- Your instructions: Only lines with the word "Tawil" belong in the answer; copy them from the records below.

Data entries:
--*--

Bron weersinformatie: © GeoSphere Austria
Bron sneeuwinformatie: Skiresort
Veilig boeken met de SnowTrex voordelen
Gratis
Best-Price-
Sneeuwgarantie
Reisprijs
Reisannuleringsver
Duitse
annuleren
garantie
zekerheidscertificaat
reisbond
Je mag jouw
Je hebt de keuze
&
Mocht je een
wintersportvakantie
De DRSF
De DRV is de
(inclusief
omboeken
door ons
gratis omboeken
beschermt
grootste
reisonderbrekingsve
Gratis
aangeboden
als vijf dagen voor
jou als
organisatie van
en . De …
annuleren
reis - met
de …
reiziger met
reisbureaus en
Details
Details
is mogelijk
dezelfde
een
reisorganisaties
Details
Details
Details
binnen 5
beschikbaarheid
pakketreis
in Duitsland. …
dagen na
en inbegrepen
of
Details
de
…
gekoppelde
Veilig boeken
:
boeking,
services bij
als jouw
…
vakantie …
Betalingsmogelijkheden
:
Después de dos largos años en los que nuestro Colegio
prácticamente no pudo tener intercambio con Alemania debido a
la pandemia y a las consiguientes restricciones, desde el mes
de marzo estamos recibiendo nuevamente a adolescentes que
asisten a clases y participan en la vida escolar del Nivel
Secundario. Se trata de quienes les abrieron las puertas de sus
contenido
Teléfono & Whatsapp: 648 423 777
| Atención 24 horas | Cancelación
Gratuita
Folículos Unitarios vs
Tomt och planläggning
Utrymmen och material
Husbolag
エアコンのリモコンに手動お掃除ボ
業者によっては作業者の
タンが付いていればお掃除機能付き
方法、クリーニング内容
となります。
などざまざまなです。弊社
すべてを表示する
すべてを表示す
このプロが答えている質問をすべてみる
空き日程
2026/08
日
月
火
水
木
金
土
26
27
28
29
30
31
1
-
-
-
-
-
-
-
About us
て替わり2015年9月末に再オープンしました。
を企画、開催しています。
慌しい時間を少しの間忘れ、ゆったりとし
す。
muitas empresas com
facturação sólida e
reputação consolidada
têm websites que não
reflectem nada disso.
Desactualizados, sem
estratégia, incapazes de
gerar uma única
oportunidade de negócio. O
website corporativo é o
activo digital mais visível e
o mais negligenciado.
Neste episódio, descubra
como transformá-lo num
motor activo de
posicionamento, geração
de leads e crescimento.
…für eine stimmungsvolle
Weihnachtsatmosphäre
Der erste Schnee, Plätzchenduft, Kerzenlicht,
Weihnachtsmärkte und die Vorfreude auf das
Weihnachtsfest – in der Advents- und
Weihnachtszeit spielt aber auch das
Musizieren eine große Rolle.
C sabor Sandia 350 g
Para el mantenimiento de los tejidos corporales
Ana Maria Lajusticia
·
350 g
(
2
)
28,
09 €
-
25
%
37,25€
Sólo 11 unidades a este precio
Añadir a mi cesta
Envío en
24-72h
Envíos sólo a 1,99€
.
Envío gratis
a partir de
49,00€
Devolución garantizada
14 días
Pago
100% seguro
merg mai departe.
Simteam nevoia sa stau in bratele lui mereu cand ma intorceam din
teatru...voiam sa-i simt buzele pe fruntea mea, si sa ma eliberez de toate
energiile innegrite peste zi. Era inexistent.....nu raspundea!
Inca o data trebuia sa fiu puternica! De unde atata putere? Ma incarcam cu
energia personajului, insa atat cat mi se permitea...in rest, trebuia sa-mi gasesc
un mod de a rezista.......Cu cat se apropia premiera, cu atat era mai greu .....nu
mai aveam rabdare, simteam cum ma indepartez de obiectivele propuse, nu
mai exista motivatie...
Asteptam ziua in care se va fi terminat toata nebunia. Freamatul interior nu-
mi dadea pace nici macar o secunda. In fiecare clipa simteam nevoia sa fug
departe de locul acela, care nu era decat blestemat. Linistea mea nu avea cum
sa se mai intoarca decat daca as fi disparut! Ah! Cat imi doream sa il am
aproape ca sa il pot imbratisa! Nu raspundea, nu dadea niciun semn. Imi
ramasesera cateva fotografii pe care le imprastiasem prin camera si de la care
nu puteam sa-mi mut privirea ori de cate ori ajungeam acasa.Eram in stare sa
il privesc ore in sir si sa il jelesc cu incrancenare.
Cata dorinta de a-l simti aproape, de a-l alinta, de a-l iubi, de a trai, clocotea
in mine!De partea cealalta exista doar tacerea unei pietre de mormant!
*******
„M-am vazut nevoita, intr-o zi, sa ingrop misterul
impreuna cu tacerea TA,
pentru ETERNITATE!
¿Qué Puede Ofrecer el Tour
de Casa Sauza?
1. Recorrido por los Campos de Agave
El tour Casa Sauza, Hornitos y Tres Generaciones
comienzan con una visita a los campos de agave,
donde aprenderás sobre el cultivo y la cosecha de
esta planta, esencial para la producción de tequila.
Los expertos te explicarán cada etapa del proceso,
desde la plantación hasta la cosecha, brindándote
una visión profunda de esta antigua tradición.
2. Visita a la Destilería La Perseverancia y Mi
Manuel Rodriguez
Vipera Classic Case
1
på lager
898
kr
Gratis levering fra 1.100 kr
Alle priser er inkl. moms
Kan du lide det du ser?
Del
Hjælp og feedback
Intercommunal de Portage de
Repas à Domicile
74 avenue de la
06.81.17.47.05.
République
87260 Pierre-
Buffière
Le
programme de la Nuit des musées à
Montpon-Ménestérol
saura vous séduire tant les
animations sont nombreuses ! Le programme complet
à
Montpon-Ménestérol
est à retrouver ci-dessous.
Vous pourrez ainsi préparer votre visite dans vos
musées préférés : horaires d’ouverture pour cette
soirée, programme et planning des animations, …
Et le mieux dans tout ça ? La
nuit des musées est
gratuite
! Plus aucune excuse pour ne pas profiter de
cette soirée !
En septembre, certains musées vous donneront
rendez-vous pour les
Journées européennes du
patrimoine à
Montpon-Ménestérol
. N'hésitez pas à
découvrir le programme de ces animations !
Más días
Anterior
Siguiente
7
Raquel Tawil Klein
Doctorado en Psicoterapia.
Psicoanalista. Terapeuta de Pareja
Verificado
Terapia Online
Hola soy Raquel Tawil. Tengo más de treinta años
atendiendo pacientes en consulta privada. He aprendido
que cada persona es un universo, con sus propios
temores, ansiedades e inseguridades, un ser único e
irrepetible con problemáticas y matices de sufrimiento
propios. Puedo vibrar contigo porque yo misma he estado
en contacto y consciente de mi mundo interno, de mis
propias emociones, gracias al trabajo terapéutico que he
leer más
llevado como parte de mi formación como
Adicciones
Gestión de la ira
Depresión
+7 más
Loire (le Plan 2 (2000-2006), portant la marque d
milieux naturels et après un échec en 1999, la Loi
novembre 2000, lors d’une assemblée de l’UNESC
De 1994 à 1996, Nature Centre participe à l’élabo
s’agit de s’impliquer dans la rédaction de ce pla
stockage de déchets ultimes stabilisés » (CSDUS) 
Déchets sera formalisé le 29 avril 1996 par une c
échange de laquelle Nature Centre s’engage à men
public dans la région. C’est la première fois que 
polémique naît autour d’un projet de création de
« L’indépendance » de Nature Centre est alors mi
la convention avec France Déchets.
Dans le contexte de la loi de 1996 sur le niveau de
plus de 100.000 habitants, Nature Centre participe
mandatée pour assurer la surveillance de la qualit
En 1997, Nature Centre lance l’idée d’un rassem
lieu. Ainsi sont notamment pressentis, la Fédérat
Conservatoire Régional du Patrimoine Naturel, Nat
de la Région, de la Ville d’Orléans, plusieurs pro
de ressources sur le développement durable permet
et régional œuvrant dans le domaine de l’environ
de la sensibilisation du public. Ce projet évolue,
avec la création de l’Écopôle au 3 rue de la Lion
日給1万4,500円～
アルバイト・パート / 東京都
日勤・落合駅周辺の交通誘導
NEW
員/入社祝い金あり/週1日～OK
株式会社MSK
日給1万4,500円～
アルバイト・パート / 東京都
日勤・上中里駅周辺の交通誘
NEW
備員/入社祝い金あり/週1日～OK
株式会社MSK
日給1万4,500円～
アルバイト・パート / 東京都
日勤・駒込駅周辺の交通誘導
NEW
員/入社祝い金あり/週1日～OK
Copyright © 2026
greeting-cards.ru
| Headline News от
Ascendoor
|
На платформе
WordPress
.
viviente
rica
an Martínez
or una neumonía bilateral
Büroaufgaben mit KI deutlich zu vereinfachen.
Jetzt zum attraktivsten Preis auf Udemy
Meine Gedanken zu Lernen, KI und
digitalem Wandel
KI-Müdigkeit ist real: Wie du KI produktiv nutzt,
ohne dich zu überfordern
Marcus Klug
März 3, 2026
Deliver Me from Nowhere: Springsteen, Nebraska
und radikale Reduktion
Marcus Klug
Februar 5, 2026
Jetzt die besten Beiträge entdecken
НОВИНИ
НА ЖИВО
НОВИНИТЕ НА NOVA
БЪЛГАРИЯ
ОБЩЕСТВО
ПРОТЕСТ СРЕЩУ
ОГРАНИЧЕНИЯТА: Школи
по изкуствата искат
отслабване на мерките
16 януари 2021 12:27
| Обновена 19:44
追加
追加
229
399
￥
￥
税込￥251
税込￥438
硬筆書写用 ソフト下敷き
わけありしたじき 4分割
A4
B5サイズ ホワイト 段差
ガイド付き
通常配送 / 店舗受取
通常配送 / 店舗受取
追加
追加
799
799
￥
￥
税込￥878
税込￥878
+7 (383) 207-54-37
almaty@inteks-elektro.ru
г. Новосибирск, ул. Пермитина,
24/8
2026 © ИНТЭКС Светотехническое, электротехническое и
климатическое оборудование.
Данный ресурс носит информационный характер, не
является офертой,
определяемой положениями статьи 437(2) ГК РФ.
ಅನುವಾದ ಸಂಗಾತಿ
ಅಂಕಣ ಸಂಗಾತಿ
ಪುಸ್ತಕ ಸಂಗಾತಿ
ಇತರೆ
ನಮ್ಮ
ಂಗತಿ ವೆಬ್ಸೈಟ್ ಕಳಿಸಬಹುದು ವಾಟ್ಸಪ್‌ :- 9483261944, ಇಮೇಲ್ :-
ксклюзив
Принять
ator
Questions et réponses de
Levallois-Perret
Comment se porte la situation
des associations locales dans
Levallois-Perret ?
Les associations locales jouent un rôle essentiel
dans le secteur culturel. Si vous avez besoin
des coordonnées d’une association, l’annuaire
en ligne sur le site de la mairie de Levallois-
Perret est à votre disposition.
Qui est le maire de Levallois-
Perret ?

--*--

- Answer section:
Raquel Tawil Klein
Hola soy Raquel Tawil. Tengo más de treinta años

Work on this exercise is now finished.